▸ EXERCISE OBJECTIVE: Return exactly the span of lines in the following data that opens with the line containing "geschaltet wird. Natürlich verkaufen wir dies" and closes with the line containing "ユリとデンファレのキュー". Include nothing else.

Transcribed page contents
◆ ◆ ◆ ◆ ◆ ◆ ◆
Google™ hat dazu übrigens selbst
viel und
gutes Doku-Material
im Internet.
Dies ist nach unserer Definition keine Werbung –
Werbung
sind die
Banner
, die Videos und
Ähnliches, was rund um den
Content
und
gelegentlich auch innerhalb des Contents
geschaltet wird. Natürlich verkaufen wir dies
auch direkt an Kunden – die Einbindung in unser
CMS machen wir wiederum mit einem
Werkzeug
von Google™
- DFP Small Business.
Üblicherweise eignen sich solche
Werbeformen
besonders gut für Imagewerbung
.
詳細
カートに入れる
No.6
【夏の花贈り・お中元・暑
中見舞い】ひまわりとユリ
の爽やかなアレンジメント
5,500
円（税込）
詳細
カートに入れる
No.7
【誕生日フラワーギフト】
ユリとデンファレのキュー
◆ ◆ ◆ ◆ ◆ ◆ ◆
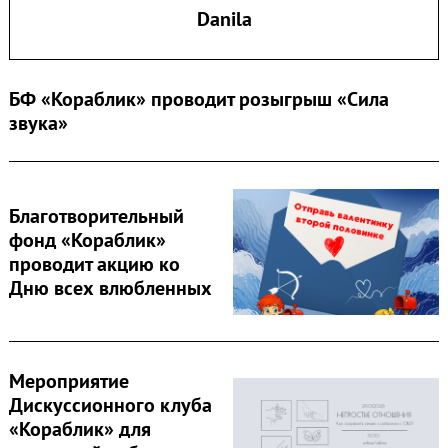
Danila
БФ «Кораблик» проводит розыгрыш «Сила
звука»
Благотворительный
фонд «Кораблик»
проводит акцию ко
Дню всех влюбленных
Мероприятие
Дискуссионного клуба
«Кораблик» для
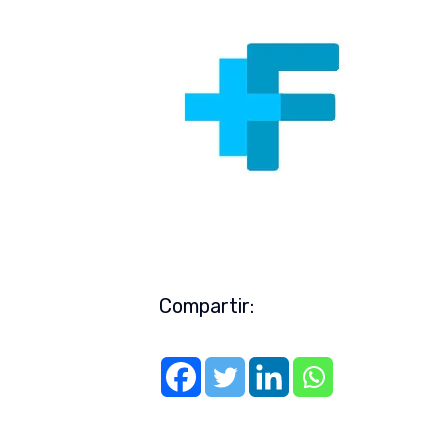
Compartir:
◆ ◆ ◆ ◆ ◆ ◆ ◆
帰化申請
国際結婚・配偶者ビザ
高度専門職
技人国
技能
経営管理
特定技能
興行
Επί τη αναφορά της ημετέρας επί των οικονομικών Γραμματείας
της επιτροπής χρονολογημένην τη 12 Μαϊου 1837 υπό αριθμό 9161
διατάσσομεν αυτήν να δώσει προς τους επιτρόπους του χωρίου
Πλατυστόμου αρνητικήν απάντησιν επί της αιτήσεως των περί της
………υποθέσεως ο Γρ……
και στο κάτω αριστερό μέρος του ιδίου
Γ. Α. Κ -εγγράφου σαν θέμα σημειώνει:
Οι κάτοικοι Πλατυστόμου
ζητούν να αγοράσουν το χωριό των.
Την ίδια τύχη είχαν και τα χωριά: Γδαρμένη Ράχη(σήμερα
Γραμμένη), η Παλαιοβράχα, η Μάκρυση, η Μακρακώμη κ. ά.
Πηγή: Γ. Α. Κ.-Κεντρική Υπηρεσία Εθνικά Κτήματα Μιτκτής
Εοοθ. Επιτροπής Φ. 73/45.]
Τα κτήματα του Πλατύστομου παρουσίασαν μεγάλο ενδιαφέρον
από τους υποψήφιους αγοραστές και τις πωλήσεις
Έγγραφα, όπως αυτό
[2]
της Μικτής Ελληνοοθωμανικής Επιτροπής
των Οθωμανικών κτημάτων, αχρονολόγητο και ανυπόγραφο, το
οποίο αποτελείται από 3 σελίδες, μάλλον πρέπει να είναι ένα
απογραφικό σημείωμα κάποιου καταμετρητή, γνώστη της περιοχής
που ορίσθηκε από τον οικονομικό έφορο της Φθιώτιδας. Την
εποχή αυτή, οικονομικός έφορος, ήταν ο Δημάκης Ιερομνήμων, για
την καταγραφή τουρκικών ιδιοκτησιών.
◆ ◆ ◆ ◆ ◆ ◆ ◆
▸ REPLY TO THE EXERCISE:
geschaltet wird. Natürlich verkaufen wir dies
auch direkt an Kunden – die Einbindung in unser
CMS machen wir wiederum mit einem
Werkzeug
von Google™
- DFP Small Business.
Üblicherweise eignen sich solche
Werbeformen
besonders gut für Imagewerbung
.
詳細
カートに入れる
No.6
【夏の花贈り・お中元・暑
中見舞い】ひまわりとユリ
の爽やかなアレンジメント
5,500
円（税込）
詳細
カートに入れる
No.7
【誕生日フラワーギフト】
ユリとデンファレのキュー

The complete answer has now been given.